To cater to this requirement, we are able to create a brand new digital occasion devoted to information analysts, be certain that they will’t edit or create VIs by making a customized RBAC function and assign analysts to that function, and we are able to then create a scheduled question lambda that can resume the digital occasion each morning in order that information analysts have an atmosphere prepared once they log into the Rockset console. We may even couple this with use case 2 and create a each day snapshot of manufacturing right into a separate assortment and have the analysts work on that dataset from their digital occasion.

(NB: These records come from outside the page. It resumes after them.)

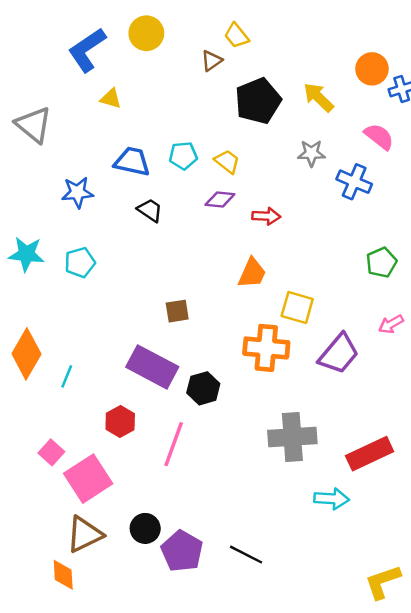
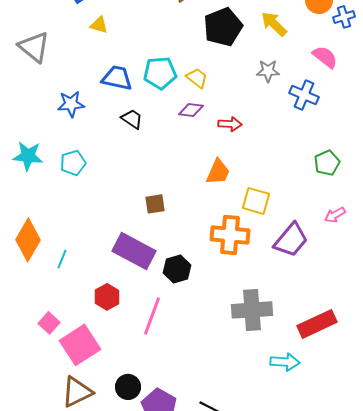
cyan pentagon: (183, 156) -> (160, 73), size x1.4

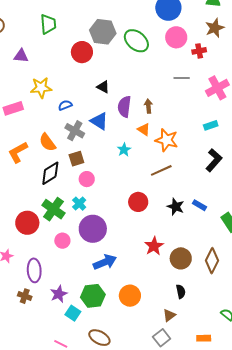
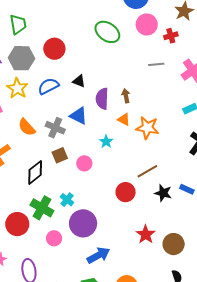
gray hexagon: (103, 32) -> (22, 58), moved
yellow star: (41, 88) -> (17, 88), turned -30
blue semicircle: (65, 105) -> (48, 86), moved, size x1.5
orange semicircle: (47, 142) -> (27, 127), moved
brown line: (161, 170) -> (147, 171), moved
pink circle: (87, 179) -> (84, 163), moved

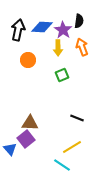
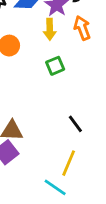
black line: (77, 118) -> (75, 124), turned 32
yellow line: (72, 147) -> (69, 163), turned -36

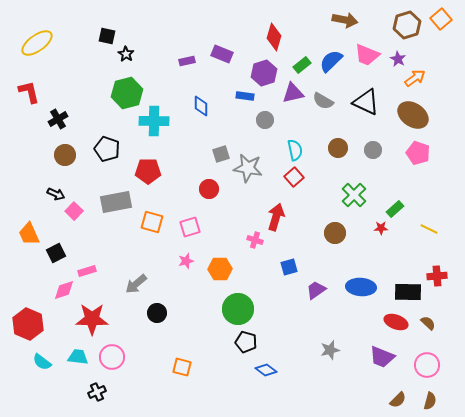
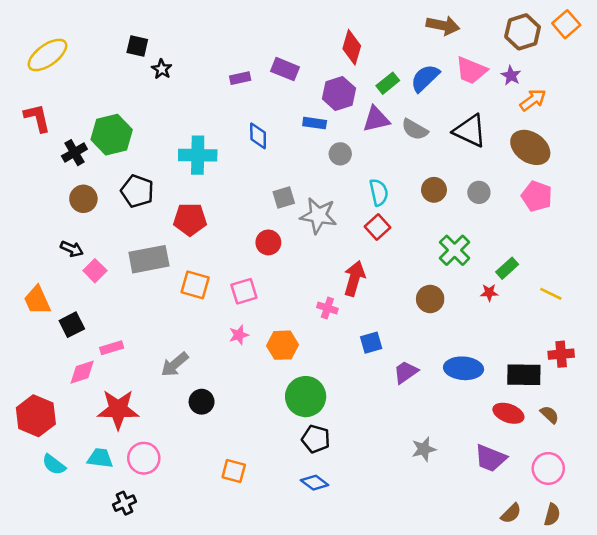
green hexagon: (127, 93) -> (112, 135), moved
blue diamond: (266, 370) -> (315, 483), moved

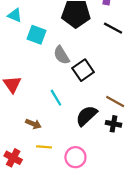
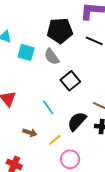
gray semicircle: (61, 55) -> (52, 57), moved
yellow line: (44, 147) -> (55, 140), moved, turned -40

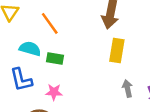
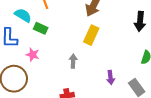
gray arrow: (127, 88) -> (73, 61), moved

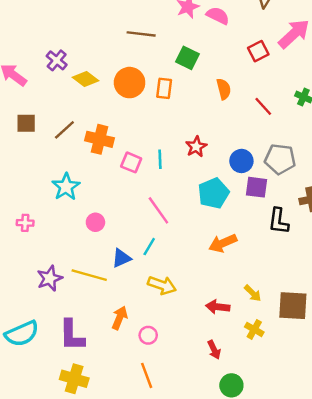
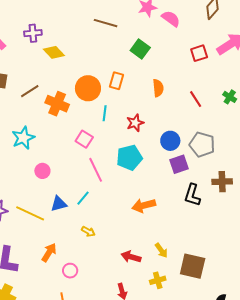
purple cross: (57, 60) -> (33, 33), turned 36
orange circle: (130, 83) -> (88, 88), moved
orange rectangle: (164, 88) -> (116, 81), moved
orange semicircle: (224, 89) -> (158, 88), moved
cyan line: (160, 159) -> (105, 113), moved
pink square: (131, 162) -> (84, 139), moved
purple square: (257, 187) -> (179, 164), turned -36
cyan pentagon: (214, 193) -> (129, 158), moved
yellow arrow: (162, 285) -> (88, 231), size x0.6
yellow cross: (254, 329) -> (158, 280), turned 35

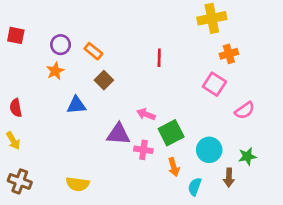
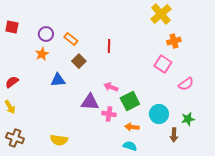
yellow cross: (212, 18) -> (161, 14), turned -30
red line: (159, 58) -> (109, 46), moved
red semicircle: (16, 108) -> (12, 82), turned 64
orange arrow: (174, 167) -> (132, 127), turned 112
cyan semicircle: (195, 187) -> (130, 146), moved, turned 88

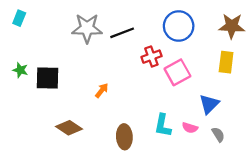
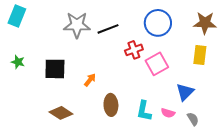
cyan rectangle: (19, 18) -> (17, 16), size x1.5
black square: (47, 78) -> (55, 69), moved
brown ellipse: (124, 137) -> (111, 105), moved

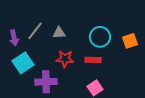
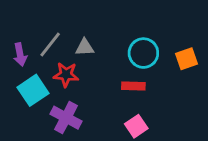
red star: (65, 59) -> (66, 75), moved
purple cross: (46, 82) -> (66, 118), turned 30

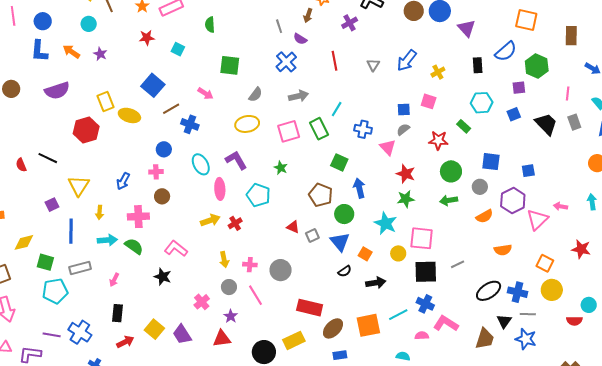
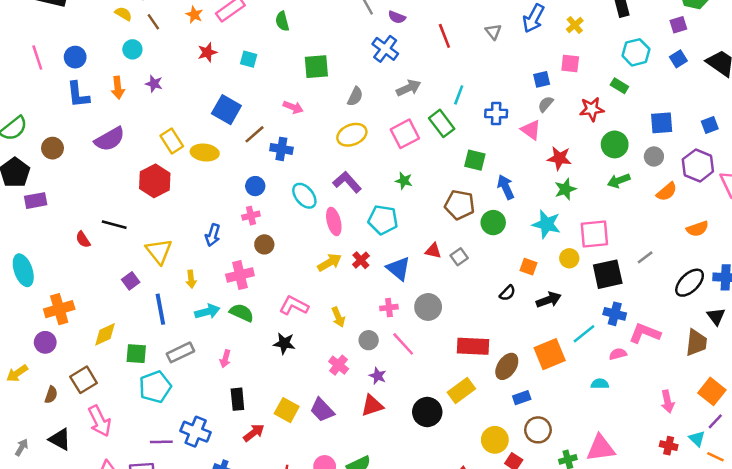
orange arrow: (71, 52) -> (118, 88), turned -120
blue triangle: (340, 242) -> (398, 269), moved
yellow arrow: (224, 260) -> (338, 317), moved

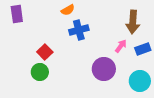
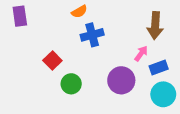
blue rectangle: (143, 49) -> (159, 67), moved
green circle: (40, 72) -> (71, 84), moved

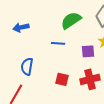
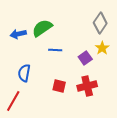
green semicircle: (71, 20) -> (42, 28), moved
purple square: (88, 51) -> (85, 58), turned -32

The steps for this use case are just like the one the place we scale the VIs up and down:
- Create a question lambda with only a
choose 1question, since we don’t really want any particular information for this to work. - Create a schedule for this question lambda, let’s say each day at 8 AM Monday to Friday and we’ll restrict it to 10 executions as a result of we wish this to solely work within the subsequent 2 working weeks. Our cron schedule can be
0 8 * * 1-5. - We’ll name the resume VI endpoint. We have to provide the digital occasion ID within the webhook URL, the authentication header with the API key (it wants permissions to renew the VI). We don’t want any parameters within the physique of the request.
That’s it! Now we’ve a working atmosphere for our information analysts and information scientists that’s up and working for them each work day at 8 AM. We will edit the VI to both auto-suspend after sure variety of hours or we are able to have one other scheduled execution which can droop the VIs at a set schedule.
As demonstrated above, Rockset presents a set of helpful options to automate frequent duties in constructing and sustaining information options. The wealthy set of APIs mixed with the ability of question lambdas and scheduling help you implement and automate workflows which might be utterly hosted and working in Rockset so that you just don’t must depend on third social gathering elements or arrange infrastructure to automate repeating duties.
We hope this weblog gave you just a few concepts on methods to do automation in Rockset. Give this a attempt to tell us the way it works!